Source material:

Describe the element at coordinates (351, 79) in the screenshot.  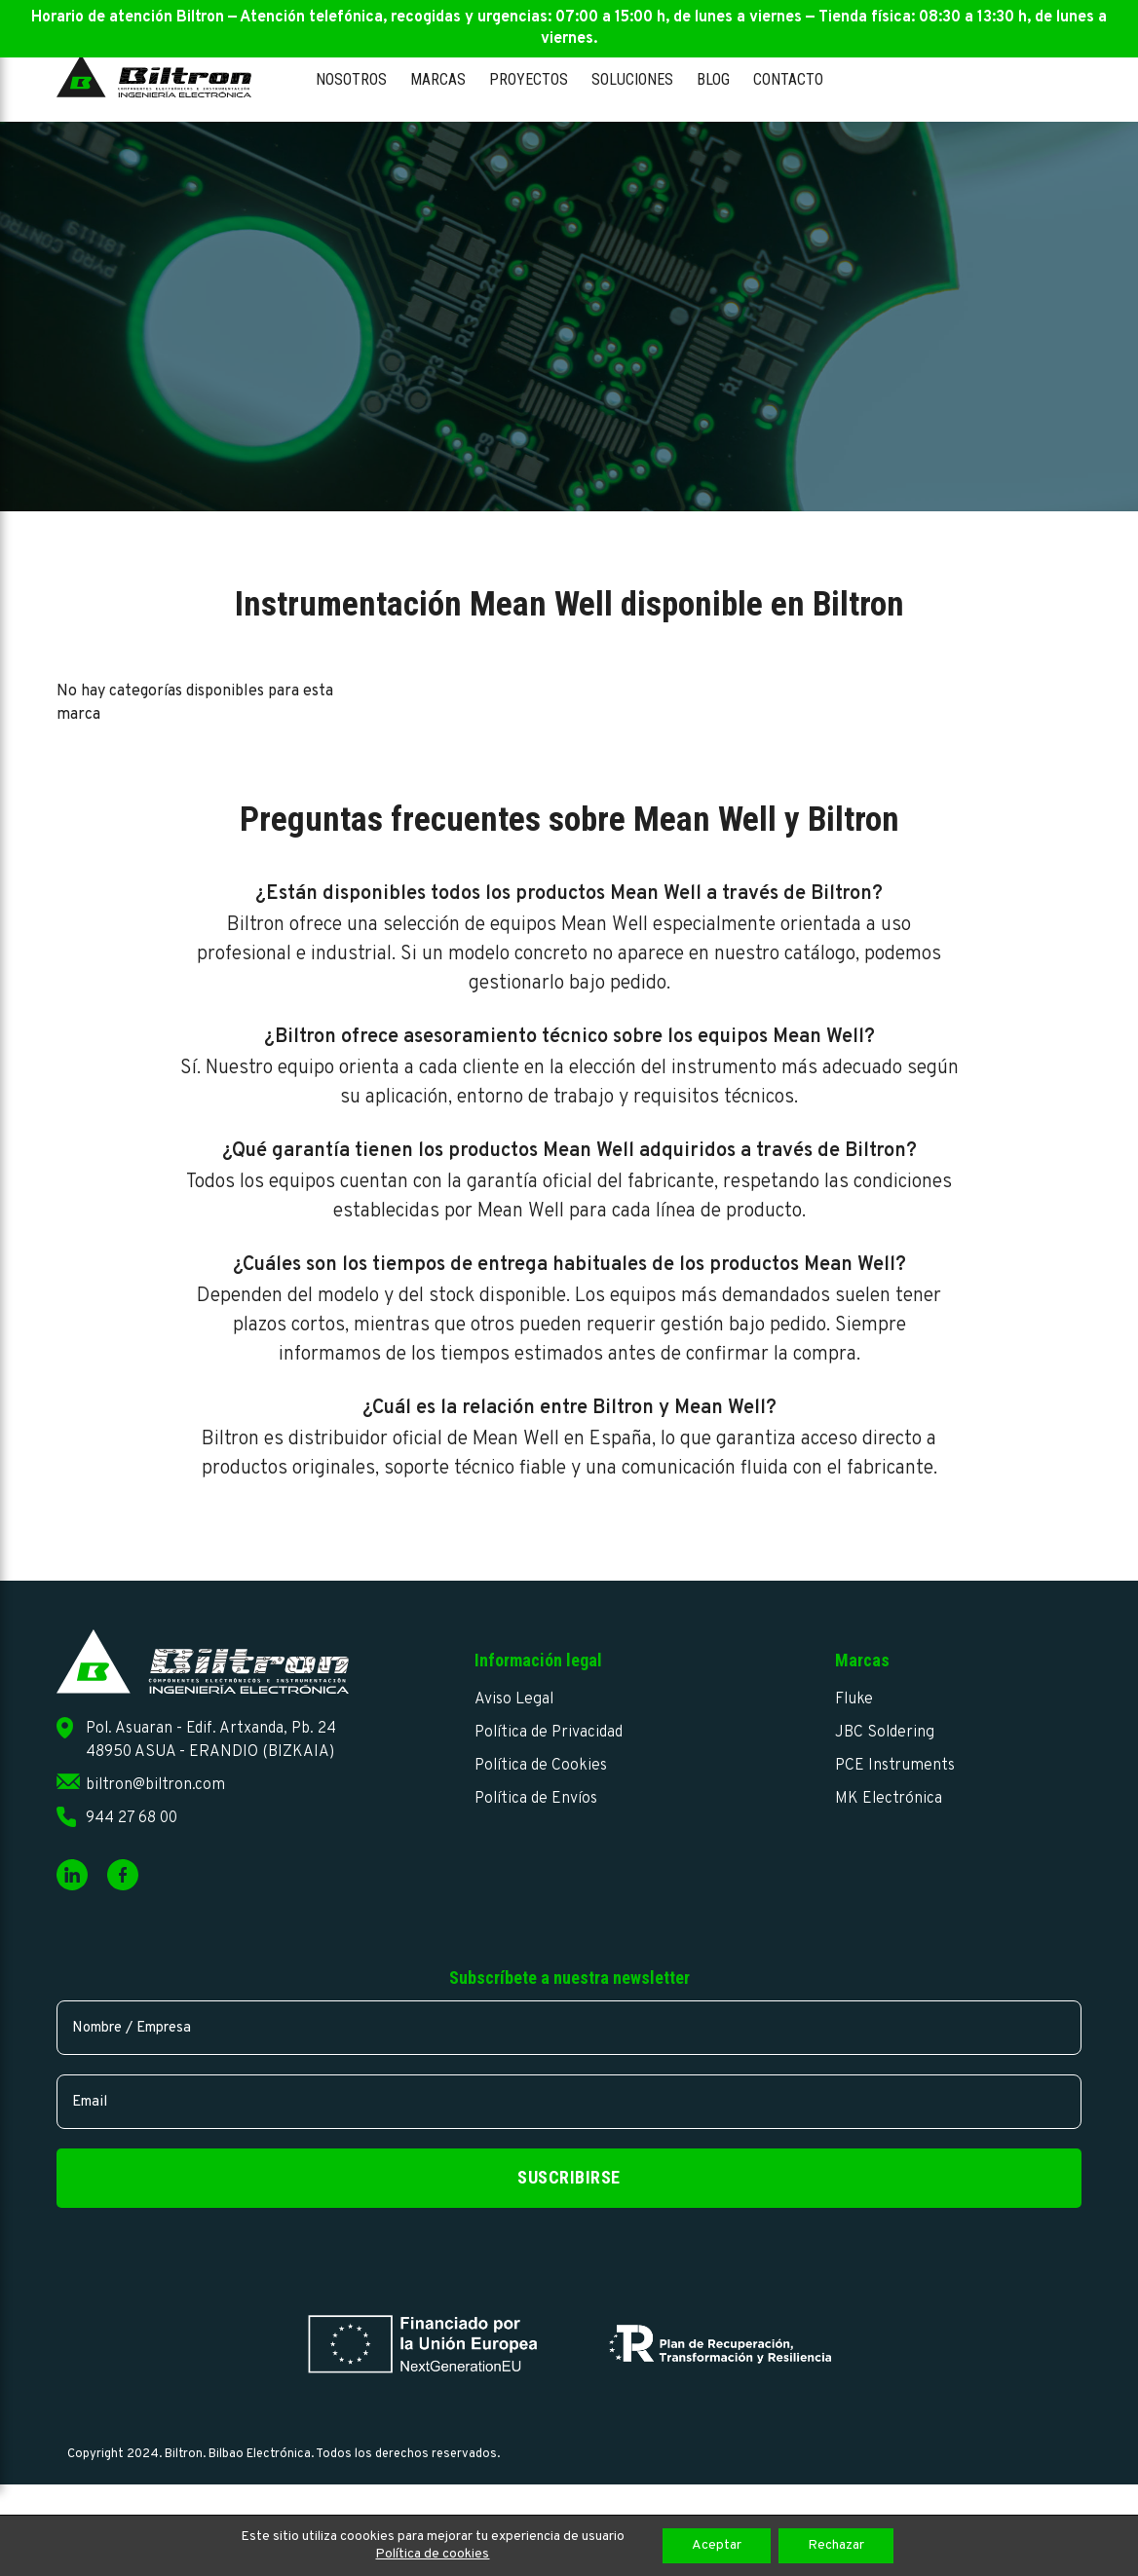
I see `Nosotros` at that location.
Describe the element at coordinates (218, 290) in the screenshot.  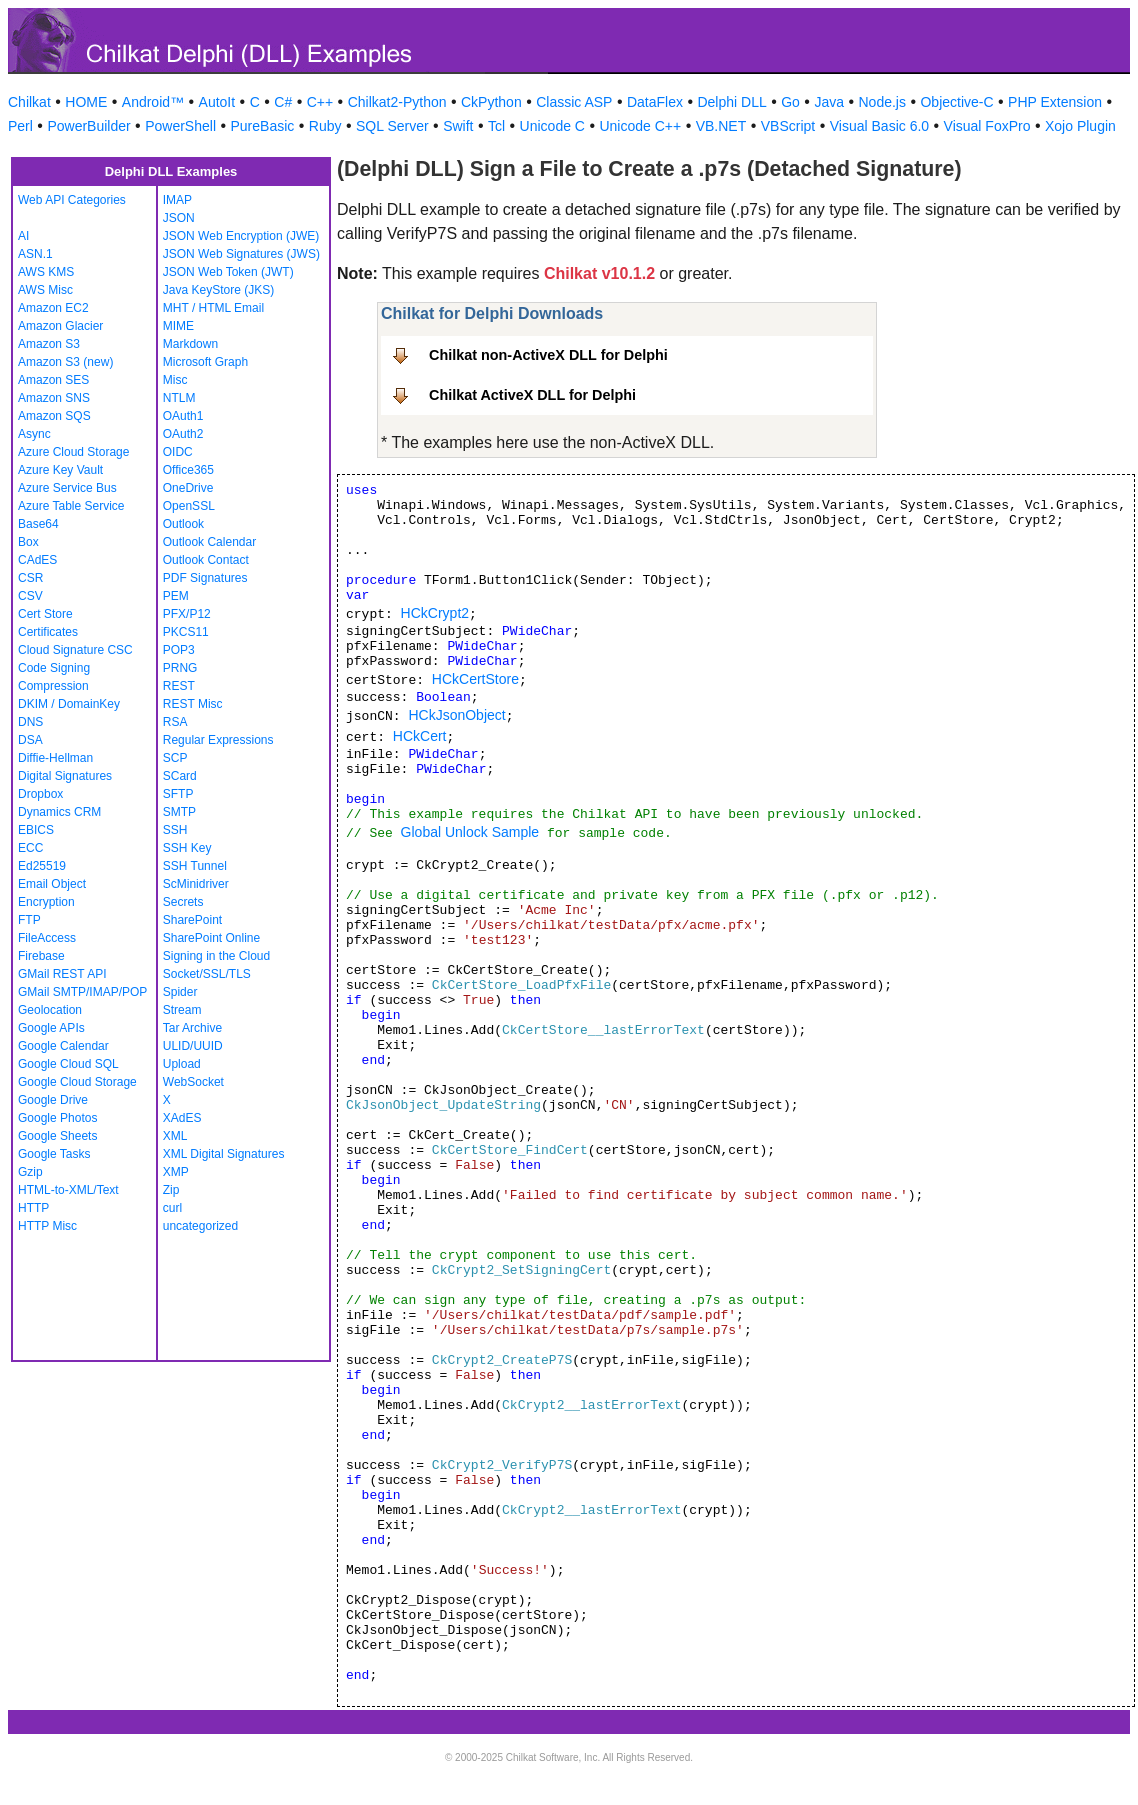
I see `Java KeyStore (JKS)` at that location.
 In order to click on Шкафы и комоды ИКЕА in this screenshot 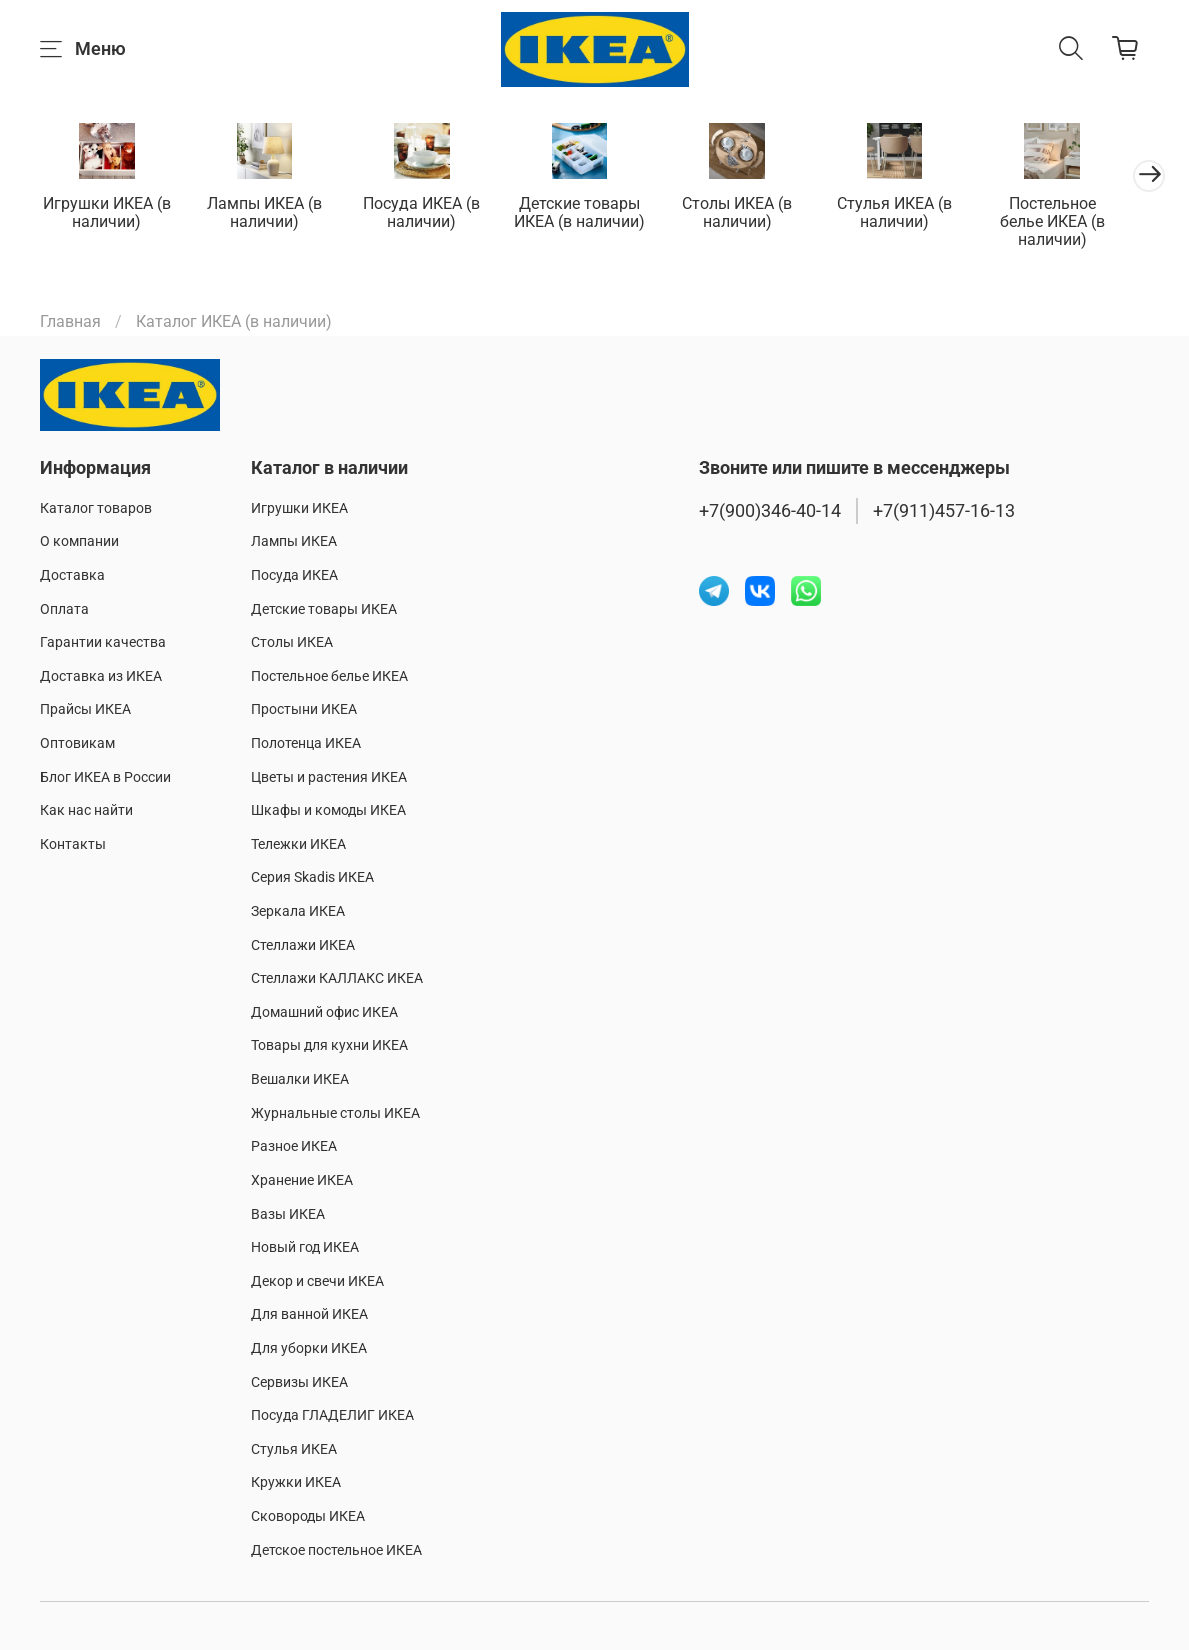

Problem details: Omit every picture while printing the data word for word.

Answer area:
Describe the element at coordinates (351, 79) in the screenshot.  
I see `Nosotros` at that location.
Describe the element at coordinates (218, 290) in the screenshot.  
I see `Java KeyStore (JKS)` at that location.
 In order to click on Шкафы и комоды ИКЕА in this screenshot 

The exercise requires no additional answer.